[Study material Boundary: Start]

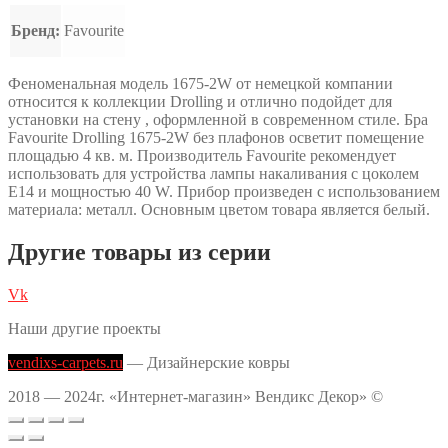
Бренд:
Favourite
Феноменальная модель 1675-2W от немецкой компании
относится к коллекции Drolling и отлично подойдет для
установки на стену , оформленной в современном стиле. Бра
Favourite Drolling 1675-2W без плафонов осветит помещение
площадью 4 кв. м. Производитель Favourite рекомендует
использовать для устройства лампы накаливания с цоколем
E14 и мощностью 40 W. Прибор произведен с использованием
материала: металл. Основным цветом товара является белый.
Другие товары из серии
Vk
Наши другие проекты
vendixs-carpets.ru
— Дизайнерские ковры
2018 — 2024г. «Интернет-магазин» Вендикс Декор» ©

[Study material Boundary: End]

▸ Problem details:
Which of the lines in the listing above include "Drolling"? Report each of them.

▸ Answer below:
относится к коллекции Drolling и отлично подойдет для
Favourite Drolling 1675-2W без плафонов осветит помещение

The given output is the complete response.